Well, this has been anticlimactic

Just as I embarked on my third draft journey, I received the feedback from my writers’ group that I had so craved. While it has been overwhelmingly positive, the things that got picked on surprised me, and to my surprise, stung me quite a bit. I don’t want to go into them at this point, since I haven’t even mustered the courage to finish reading all of it. I know that intentions matter little when writing inclusive fiction—just because you don’t realize you’re furthering a negative stereotype or trope doesn’t mean you shouldn’t correct it when it happens. Still. I feel a little picked on, which I know is something I need to get past.

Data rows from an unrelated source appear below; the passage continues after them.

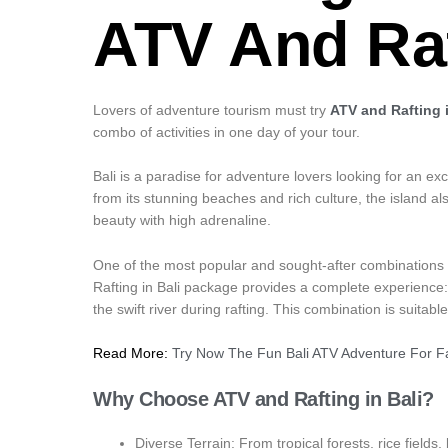
ATV And Raf
Lovers of adventure tourism must try
ATV and Rafting i
combo of activities in one day of your tour.
Bali is a paradise for adventure lovers looking for an ex
from its stunning beaches and rich culture, the island als
beauty with high adrenaline.
One of the most popular and sought-after combinations by
Rafting in Bali package provides a complete experience
the swift river during rafting. This combination is suita
Read More:
Try Now The Fun Bali ATV Adventure For Fa
Why Choose ATV and Rafting in Bali?
Diverse Terrain: From tropical forests, rice fields,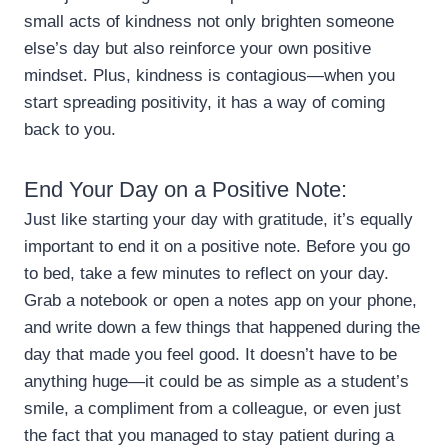
small acts of kindness not only brighten someone
else’s day but also reinforce your own positive
mindset. Plus, kindness is contagious—when you
start spreading positivity, it has a way of coming
back to you.
End Your Day on a Positive Note:
Just like starting your day with gratitude, it’s equally
important to end it on a positive note. Before you go
to bed, take a few minutes to reflect on your day.
Grab a notebook or open a notes app on your phone,
and write down a few things that happened during the
day that made you feel good. It doesn’t have to be
anything huge—it could be as simple as a student’s
smile, a compliment from a colleague, or even just
the fact that you managed to stay patient during a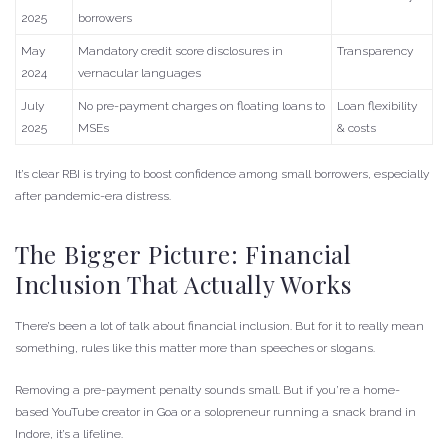
2025
borrowers
May
Mandatory credit score disclosures in
Transparency
2024
vernacular languages
July
No pre-payment charges on floating loans to
Loan flexibility
2025
MSEs
& costs
It’s clear RBI is trying to boost confidence among small borrowers, especially
after pandemic-era distress.
The Bigger Picture: Financial
Inclusion That Actually Works
There’s been a lot of talk about financial inclusion. But for it to really mean
something, rules like this matter more than speeches or slogans.
Removing a pre-payment penalty sounds small. But if you’re a home-
based YouTube creator in Goa or a solopreneur running a snack brand in
Indore, it’s a lifeline.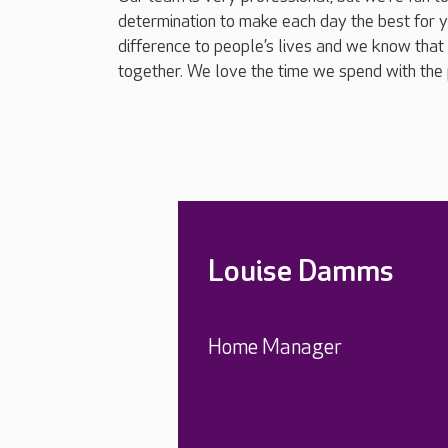
determination to make each day the best for 
difference to people’s lives and we know that 
together. We love the time we spend with the 
Louise Damms
Home Manager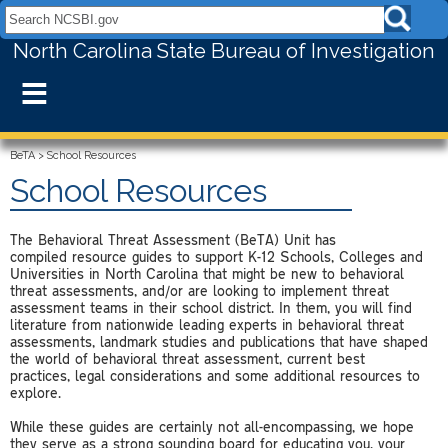
Search NCSBI.gov:
North Carolina State Bureau of Investigation
≡
BeTA
>
School Resources
School Resources
The Behavioral Threat Assessment (BeTA) Unit has
compiled resource guides to support K-12 Schools, Colleges and
Universities in North Carolina that might be new to behavioral
threat assessments, and/or are looking to implement threat
assessment teams in their school district. In them, you will find
literature from nationwide leading experts in behavioral threat
assessments, landmark studies and publications that have shaped
the world of behavioral threat assessment, current best
practices, legal considerations and some additional resources to
explore.
While these guides are certainly not all-encompassing, we hope
they serve as a strong sounding board for educating you, your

I found myself reacting to some of the feedback with, “But... I feel like that’s true to the genre,” which made me realize that I’m actually not all that well-versed in the hard-boiled detective genre (previously mis-identified [by me] as noir, which is a whoopsie made by the film industry, check it out if you’re interested) despite reading many contemporary examples of same. As they say, you can’t break the rules until you know them.

I picked up a couple of academic-style books about the Hardboiled genre, Unless the Threat of Death is Behind Them by John T. Irwin and Hardboiled and High Heeled by Linda Mizejewski. So far, I’m about 82% of the way through UtToDiBT (that’s a fun acronym), and it’s really opened my eyes to what’s “important” about the genre. The tropes are fun, but they aren’t what makes it literary. It’s surprised me on many levels: one, how close I came to a lot of the marks without having been aware of them. Two, the fact that there are a lot of different ways to write correctly within this genre. Three, the best things about literature are present in the best Hardboiled and/or Noir novels.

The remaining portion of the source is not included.